Cet écart varie selon les secteurs, les cadres ou la taille d’entreprise, et tend à se creuser encore davantage avec l’arrivée d’un enfant ou la progression de carrière.
Vers une législation contraignante : la directive européenne « transparence salariale »
Pour véritablement s’attaquer à ce problème, une directive européenne adoptée en mai 2023 (n° 2023/970) vise à imposer davantage de transparence aux employeurs. Elle doit être transposée dans le droit national d’ici le 7 juin 2026.
Concrètement, cette directive prévoit que les employeurs de plus de 250 salariés devront chaque année publier les écarts de rémunération entre les hommes et les femmes.
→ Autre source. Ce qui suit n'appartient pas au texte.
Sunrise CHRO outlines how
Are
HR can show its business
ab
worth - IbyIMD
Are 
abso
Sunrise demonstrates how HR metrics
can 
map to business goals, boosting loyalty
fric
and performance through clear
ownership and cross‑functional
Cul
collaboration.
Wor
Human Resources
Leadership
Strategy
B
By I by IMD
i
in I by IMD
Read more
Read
Pour les entreprises de 150 à 249 salariés, cette obligation sera triennale.
Dès 2031, le seuil pourrait descendre à 100 salariés pour élargir l’application.
La directive impose également un droit d’information aux salariés : ils pourront demander les critères de fixation des salaires, les niveaux moyens selon le genre dans des catégories comparables, et connaître leur position dans l’échelle salariale.
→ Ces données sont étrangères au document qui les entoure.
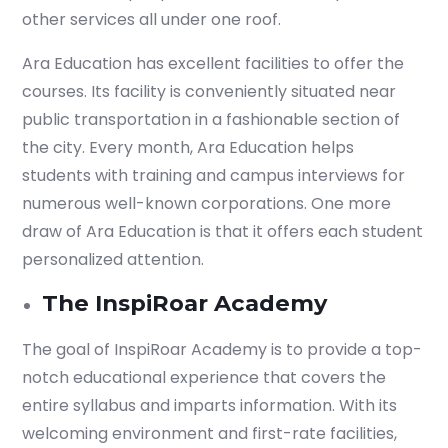
other services all under one roof.
Start your finance
journey, connect now
Ara Education has excellent facilities to offer the
courses. Its facility is conveniently situated near
public transportation in a fashionable section of
the city. Every month, Ara Education helps
students with training and campus interviews for
numerous well-known corporations. One more
draw of Ara Education is that it offers each student
personalized attention.
The InspiRoar Academy
The goal of InspiRoar Academy is to provide a top-
notch educational experience that covers the
Which subject you want to study?
entire syllabus and imparts information. With its
welcoming environment and first-rate facilities,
Si l’écart constaté dépasse 5 % et sans justification objective, l’employeur devra mener une évaluation des salaires avec les représentants du personnel et corriger le différentiel.
En France, cette directive vient compléter les dispositifs existants (index de l’égalité professionnelle, obligations d’existence de plans d’égalité) ; mais plusieurs acteurs (syndicats, associations, juristes) signalent que la transposition sera un chantier de longue haleine.
Propositions pour réduire les écarts
Pour faire reculer concrètement les inégalités salariales, plusieurs pistes sont régulièrement évoquées :
- Transparence salariale obligatoire : permettre aux salariées de savoir ce que perçoivent leurs homologues masculins, et aux entreprises d’être exposées à la pression de la justice sociale.
- Conditionner les marchés publics ou aides publiques à l’égalité salariale : les entreprises qui ne respectent pas les normes pourraient être pénalisées dans l’accès à ces ressources.
- Revaloriser les métiers à prédominance féminine : dire qui sont les secteurs où les femmes sont majoritaires (soins, enseignement, services), et leur donner une valeur équivalente aux métiers traditionnellement masculins.
- Congé parental équivalent : si les deux parents disposent d’un congé identique, cela diminuerait le désavantage lié à la maternité dans la trajectoire professionnelle, et encouragerait une meilleure répartition des responsabilités familiales.
Ces pistes ne sont pas nouvelles, mais le contexte législatif européen pourrait leur donner plus de force et de perspectives d’application concrète.
Le chiffre “10 novembre à 11h31” n’est pas qu’une statistique : il cristallise des décennies de résistances salariales, de compromis inégaux et de freins systémiques. Le fait que les femmes “travaillent gratuitement” symboliquement au-delà de cette date montre l’ampleur de l’obstacle restant à franchir.
La directive européenne à venir donne des outils concrets pour avancer, mais elle ne suffit pas. Le véritable changement dépendra aussi de la volonté des entreprises, de l’acceptation sociale de l’égalité salariale et de politiques publiques ambitieuses.